Desgevraagd heeft de verzekeringsarts bezwaar en beroep nog verduidelijkt dat op achttienjarige leeftijd bij appellant uitsluitend beperkingen als gevolg van ASS dienen te worden aangenomen. Uit de aanwezige medische informatie blijkt niet dat in 1991 al sprake was van de ernstige psychische symptomen als gevolg van een gesuponeerde stemmingsstoornis, waarvan ten tijde van het onderzoek door de verzekeringsarts in juni 2017 sprake was, en die voor deze arts mede aanleiding waren om in 2017 een situatie van geen benutbare mogelijkheden aan te nemen. De Raad ziet geen aanleiding de verzekeringsarts bezwaar en beroep in dit standpunt niet te volgen. De beschikbare gegevens bieden geen enkel aanknopingspunt voor de aanname dat de beperkingen die de verzekeringsarts in juni 2017 bij appellant vaststelde en die aanleiding gaven op dat moment een situatie van geen benutbare mogelijkheden aan te nemen, zijn toegenomen in de periode van vijf jaar na de achttiende verjaardag van appellant, te weten: de periode van [geboortedatum] 1991 tot [geboortedatum] 1996. In een verslag van klinisch psycholoog M.G.A. Franken van 5 oktober 2007 is vermeld dat appellant geen psychische klachten formuleert en er geen aanwijzingen worden gevonden voor depressiviteit of angst. Gelet hierop kan appellant reeds om die reden geen beroep doen op de regeling voor toegenomen beperkingen in de Wajong.
4.3.
Het beroep op het arrest Korošec slaagt niet. Appellant heeft in de procedure voldoende ruimte gehad om stukken in te dienen ter onderbouwing van zijn standpunt dat het medisch oordeel van het Uwv onjuist is. Hij heeft van deze mogelijkheid ook gebruik gemaakt door zowel in beroep als in hoger beroep medische informatie van zijn behandelaars in te dienen. Uit het arrest Korošec volgt niet dat de rechter uit het oogpunt van equality of arms gehouden zou zijn in een situatie als die van appellant een medisch deskundige te benoemen. Appellant heeft informatie van behandelaars over de bestaande aandoeningen in het geding gebracht. Van die informatie kan niet gezegd worden dat die naar zijn aard niet geschikt is om twijfel te zaaien aan de rapporten van de verzekeringsartsen. De verzekeringsartsen van het Uwv hebben die informatie inzichtelijk bij hun beoordeling betrokken zodat deze door de rechter kan worden getoetst.
4.4.
Gelet op 4.1, 4.2 en 4.3 slaagt het hoger beroep niet. De aangevallen uitspraak, voor zover aangevochten, dient te worden bevestigd.
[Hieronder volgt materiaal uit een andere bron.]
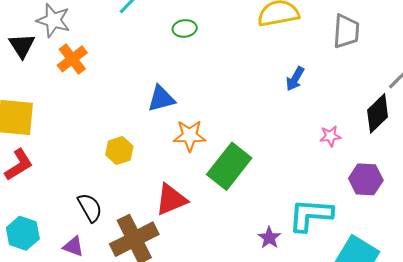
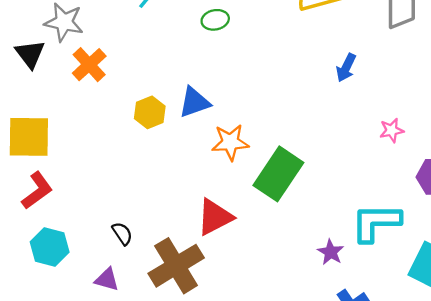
yellow hexagon: (119, 151) -> (150, 112), moved
black semicircle: (90, 208) -> (122, 233), size x0.7
cyan hexagon: (23, 233) -> (50, 247), moved

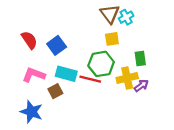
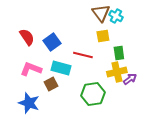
cyan cross: (126, 17) -> (116, 16), turned -32
green rectangle: (140, 58) -> (119, 53), moved
green hexagon: (101, 64) -> (93, 94), moved
red line: (90, 79) -> (83, 55), moved

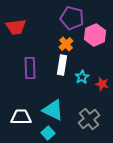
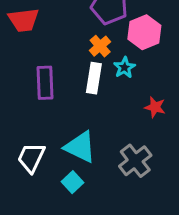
cyan star: (82, 77) -> (124, 67), moved
white trapezoid: (21, 117) -> (31, 158), turned -65

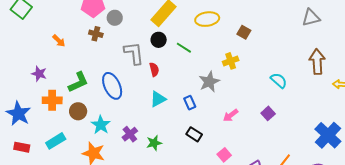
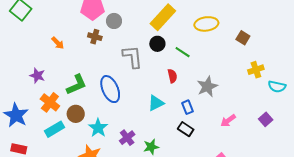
yellow cross: (231, 61) -> (256, 70), moved
red semicircle: (154, 69) -> (172, 76), moved
cyan semicircle: (279, 80) -> (277, 87), turned 150
orange cross: (52, 100) -> (50, 102), turned 36
black rectangle: (194, 134) -> (186, 129), moved
cyan rectangle: (56, 141) -> (55, 129), moved

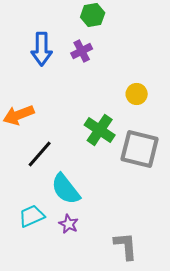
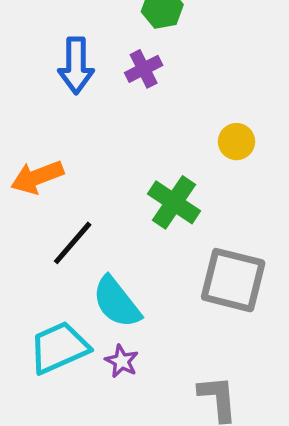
gray square: (140, 149) -> (233, 280), moved
cyan trapezoid: (32, 216) -> (59, 348), size x1.4

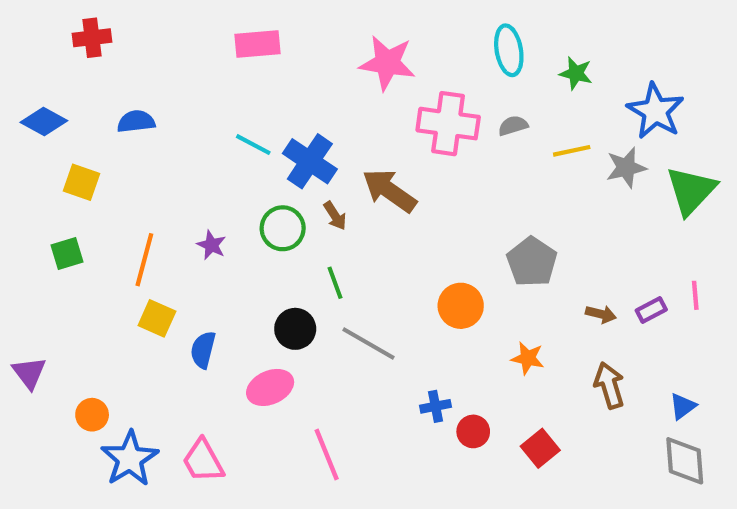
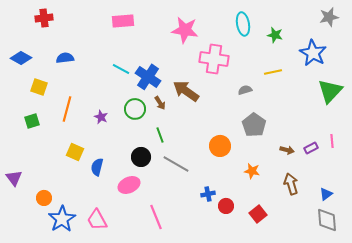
gray semicircle: (513, 126) -> (245, 90), moved
gray star: (626, 168) -> (329, 17), moved
orange line: (144, 260) -> (67, 109), moved

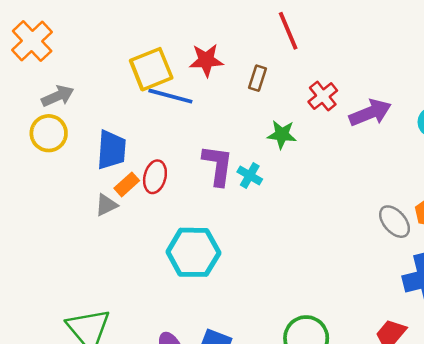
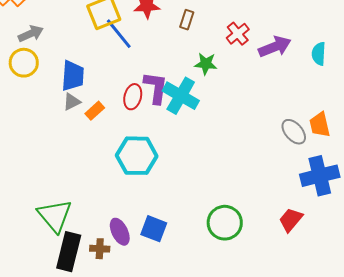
blue line: (170, 96) -> (119, 34), turned 36
cyan cross: (250, 175) -> (181, 96), size x1.8
red ellipse: (155, 177) -> (133, 97), moved
orange rectangle: (127, 184) -> (95, 111), moved
gray triangle: (106, 205) -> (72, 102), moved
5. Voor een proceskostenveroordeling bestaat geen aanleiding.

BESLISSING

De Centrale Raad van Beroep bevestigt de aangevallen uitspraak, voor zover aangevochten.
Deze uitspraak is gedaan door E.J.J.M. Weyers als voorzitter en F.M. Rijnbeek en W.R. van der Velde als leden, in tegenwoordigheid van A.L.Abdoellakhan als griffier. De beslissing is uitgesproken in het openbaar op 24 maart 2021.